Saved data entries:
== Segment start ==
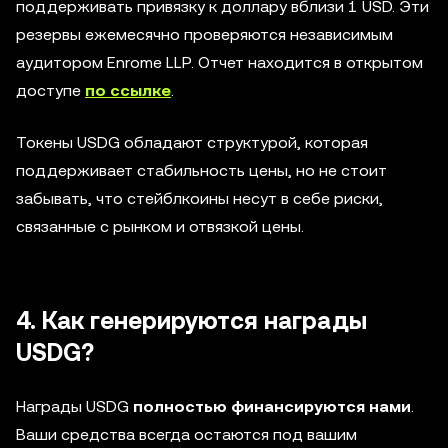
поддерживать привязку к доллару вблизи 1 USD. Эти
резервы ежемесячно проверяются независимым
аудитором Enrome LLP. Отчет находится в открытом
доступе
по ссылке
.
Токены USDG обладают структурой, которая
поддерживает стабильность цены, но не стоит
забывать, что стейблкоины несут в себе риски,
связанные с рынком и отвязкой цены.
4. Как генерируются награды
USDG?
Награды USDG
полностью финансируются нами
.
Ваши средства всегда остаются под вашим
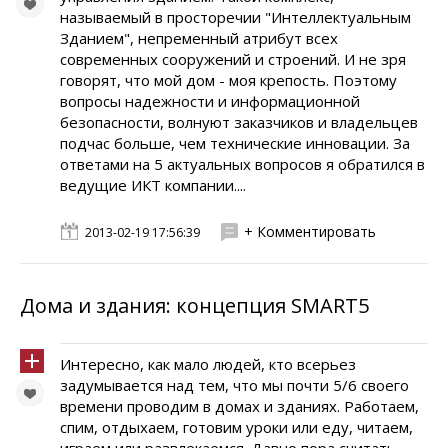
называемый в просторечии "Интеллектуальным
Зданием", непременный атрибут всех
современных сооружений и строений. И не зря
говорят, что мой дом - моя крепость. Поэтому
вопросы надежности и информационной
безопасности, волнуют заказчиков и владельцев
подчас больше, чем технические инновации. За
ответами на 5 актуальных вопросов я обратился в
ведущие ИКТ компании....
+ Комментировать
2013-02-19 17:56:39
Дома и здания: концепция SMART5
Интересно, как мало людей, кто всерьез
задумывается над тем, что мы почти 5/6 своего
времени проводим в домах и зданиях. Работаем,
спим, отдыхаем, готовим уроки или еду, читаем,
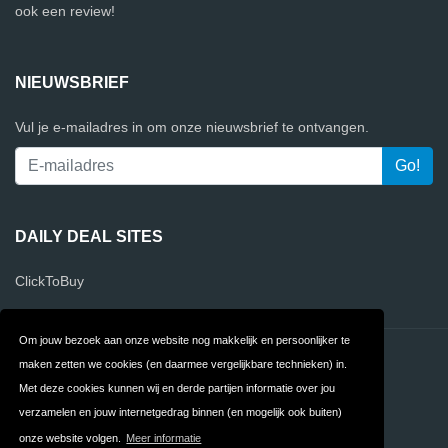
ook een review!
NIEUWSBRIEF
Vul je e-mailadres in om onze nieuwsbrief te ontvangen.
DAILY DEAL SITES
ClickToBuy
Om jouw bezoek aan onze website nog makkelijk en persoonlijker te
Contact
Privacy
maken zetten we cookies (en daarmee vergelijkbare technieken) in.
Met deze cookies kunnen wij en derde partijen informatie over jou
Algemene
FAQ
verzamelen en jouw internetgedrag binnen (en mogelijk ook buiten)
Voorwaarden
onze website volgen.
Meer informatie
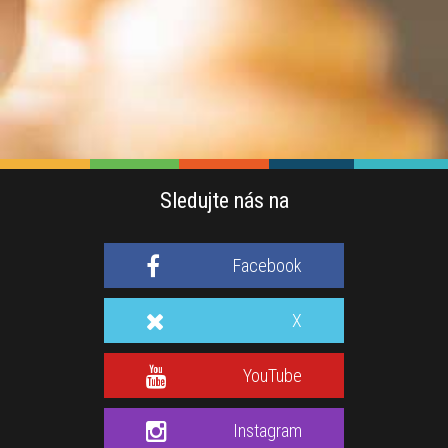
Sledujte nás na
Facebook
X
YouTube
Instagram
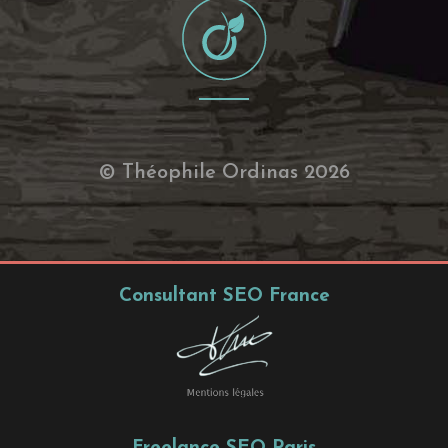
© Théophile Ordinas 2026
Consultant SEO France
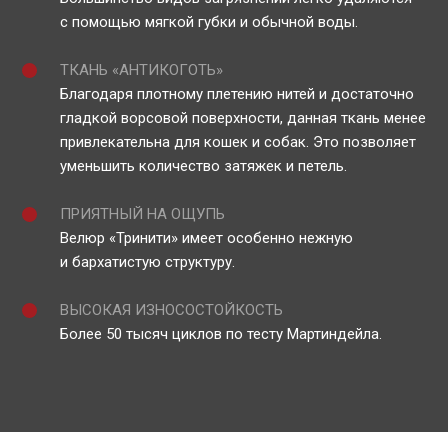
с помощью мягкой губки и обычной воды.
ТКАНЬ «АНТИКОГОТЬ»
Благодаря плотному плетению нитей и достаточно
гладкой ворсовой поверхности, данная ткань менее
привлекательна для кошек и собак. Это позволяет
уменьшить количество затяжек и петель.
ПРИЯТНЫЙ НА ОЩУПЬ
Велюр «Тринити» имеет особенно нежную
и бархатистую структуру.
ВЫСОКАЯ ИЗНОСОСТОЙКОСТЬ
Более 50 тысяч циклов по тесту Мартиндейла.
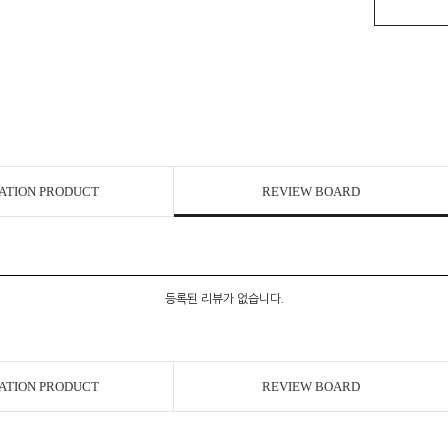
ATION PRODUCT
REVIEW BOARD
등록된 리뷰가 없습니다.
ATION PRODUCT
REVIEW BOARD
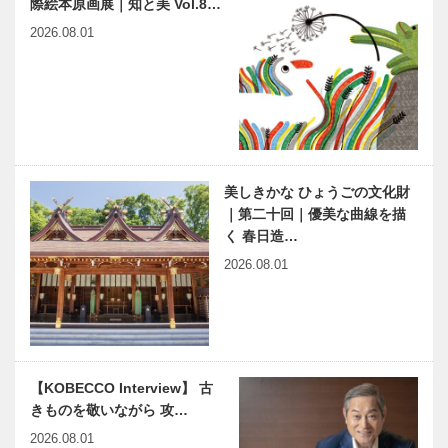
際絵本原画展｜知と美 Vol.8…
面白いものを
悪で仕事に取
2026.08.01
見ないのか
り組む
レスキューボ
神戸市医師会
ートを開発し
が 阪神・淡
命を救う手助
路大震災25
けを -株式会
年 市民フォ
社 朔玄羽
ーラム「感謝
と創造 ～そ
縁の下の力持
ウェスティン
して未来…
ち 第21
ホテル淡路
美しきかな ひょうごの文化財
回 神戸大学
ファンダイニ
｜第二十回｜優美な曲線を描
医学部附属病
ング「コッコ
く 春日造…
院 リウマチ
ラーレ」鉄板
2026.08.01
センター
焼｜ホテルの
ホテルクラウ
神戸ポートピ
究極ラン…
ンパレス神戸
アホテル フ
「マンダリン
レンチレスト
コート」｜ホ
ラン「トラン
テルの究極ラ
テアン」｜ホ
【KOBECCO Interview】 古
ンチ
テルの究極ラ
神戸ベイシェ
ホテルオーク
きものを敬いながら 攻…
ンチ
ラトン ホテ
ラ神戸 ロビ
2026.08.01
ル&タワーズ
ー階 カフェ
== Segment end ==
== Segment start ==
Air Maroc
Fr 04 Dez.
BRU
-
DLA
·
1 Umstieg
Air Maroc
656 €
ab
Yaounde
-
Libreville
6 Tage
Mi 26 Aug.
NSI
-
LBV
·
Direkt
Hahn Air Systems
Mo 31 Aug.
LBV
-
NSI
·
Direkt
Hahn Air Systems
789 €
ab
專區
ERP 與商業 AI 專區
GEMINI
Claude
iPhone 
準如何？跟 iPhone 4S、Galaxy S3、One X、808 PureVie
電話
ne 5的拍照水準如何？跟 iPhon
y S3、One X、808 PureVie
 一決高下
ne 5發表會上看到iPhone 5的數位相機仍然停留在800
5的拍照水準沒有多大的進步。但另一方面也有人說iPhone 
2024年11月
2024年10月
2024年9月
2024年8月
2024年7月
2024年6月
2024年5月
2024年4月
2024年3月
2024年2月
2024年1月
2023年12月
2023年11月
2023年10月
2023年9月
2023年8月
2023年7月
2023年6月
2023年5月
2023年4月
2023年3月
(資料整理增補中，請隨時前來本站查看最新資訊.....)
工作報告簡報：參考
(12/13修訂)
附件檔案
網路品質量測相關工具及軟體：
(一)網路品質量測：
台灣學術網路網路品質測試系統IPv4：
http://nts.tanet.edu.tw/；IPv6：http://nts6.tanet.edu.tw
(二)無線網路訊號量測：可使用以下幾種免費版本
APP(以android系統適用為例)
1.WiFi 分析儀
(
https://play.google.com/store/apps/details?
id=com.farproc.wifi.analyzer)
== Segment end ==
Exercise requirements
The answer should be one number, the count of lines in the data that include the string "цены".

Your response
2